A health professional will ask you about your drug use, your family and living situation, and any other contributing factors that the person wishes to disclose. The doctor may request a urine or saliva sample.

There is a range of treatment options available, depending on the individual’s needs. These include:

  • Talk therapy, cognitive-behavioral therapy (CBT), or other counseling.
  • Support groups.
  • Detoxification

Horner syndrome

If Horner syndrome is causing it, you may need to do several tests to find out the best way to treat it. You may need surgery for problems in your arteries or brain.

Horner syndrome can signify life-threatening neck or upper body complications, so seeking medical attention is essential.

Inflammation of the eye (anterior uveitis)

Treatments for the pointy pupil caused by anterior uveitis include:

  • Use eye drops to open the pupil.
  • Using steroid-containing eye drops to reduce inflammation.

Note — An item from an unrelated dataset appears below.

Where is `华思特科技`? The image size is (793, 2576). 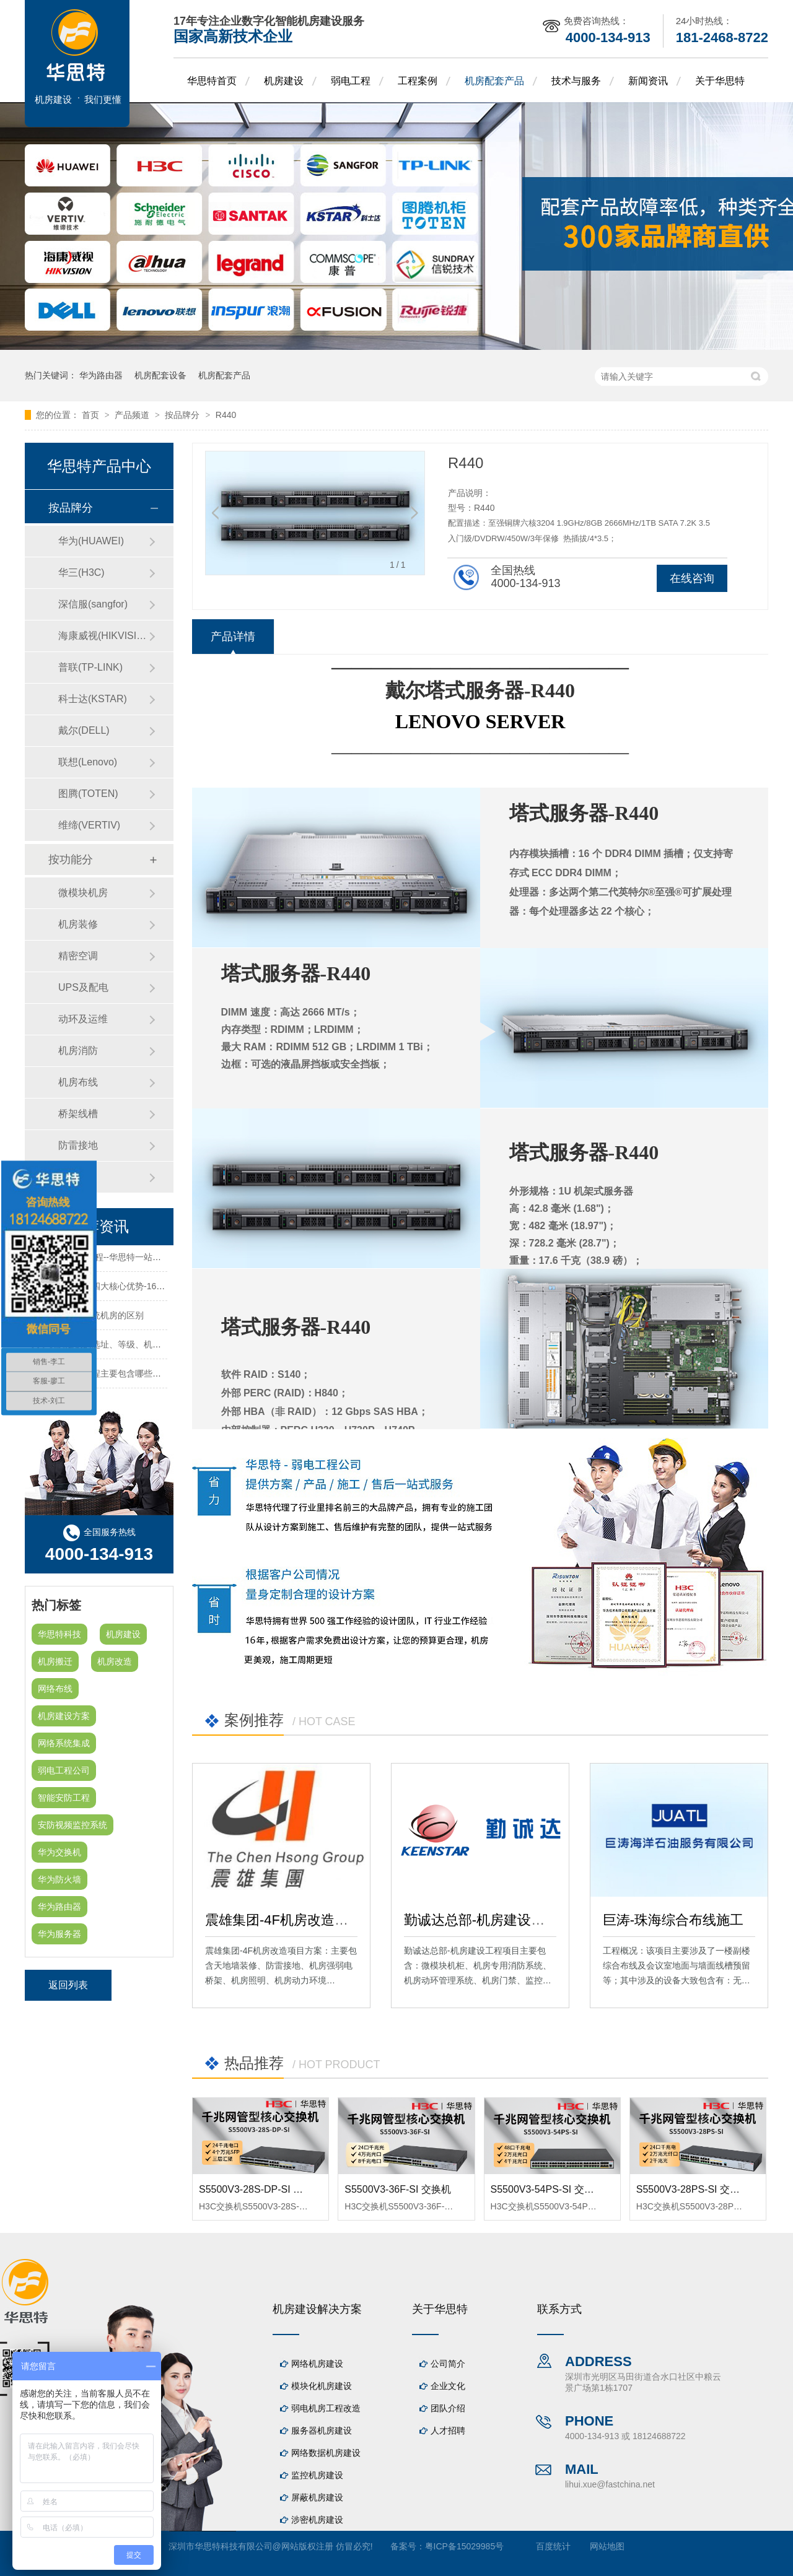 华思特科技 is located at coordinates (59, 1634).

A doctor or eye doctor (ophthalmologist) may refer a person for further testing if they suspect an underlying medical condition is a cause.

Exposure to pesticides

Anyone who thinks they or someone else has been poisoned by a pesticide, household cleaner, or other toxic product requires immediate medical attention.

If a person is unconscious or vomiting, it is essential to roll them onto their side and keep the head slightly downward. This position will ensure that any vomit can escape without the person suffocating.

Medical treatments for poisoning include:

  • Activated carbon.
  • Antidotes, if possible.
  • Antiseizure medications.
  • Sedatives
  • A respirator (ventilator).


The outlook depends on the cause and the treatment.

For an opioid overdose, how well you recover and how long it will take depends on:

  • Whether or not you stopped breathing and how long you were without oxygen.
  • If opioids are mixed with other substances and what are those substances.
  • Whether or not you suffered an injury that causes permanent neurological or respiratory damage.
  • If you have other medical conditions.
  • If you continue to take opioids.

If you’ve ever had a problem with opioid or other substance abuse, let your doctors know when you need treatment, especially for pain. Addiction is a severe problem that requires long-term care.

Recovery from intracerebral hemorrhage differs from person to person. Much depends on how quickly you receive treatment and how well you can control your blood pressure.

Without treatment, anterior uveitis can permanently damage your eyes. Due to an underlying disease, anterior uveitis can be a recurring problem. Most people respond well to treatment.

Insecticide poisoning can be fatal if not treated properly. If you believe that you or someone you know has been poisoned by insecticides, it is essential to seek medical attention immediately at the nearest emergency room.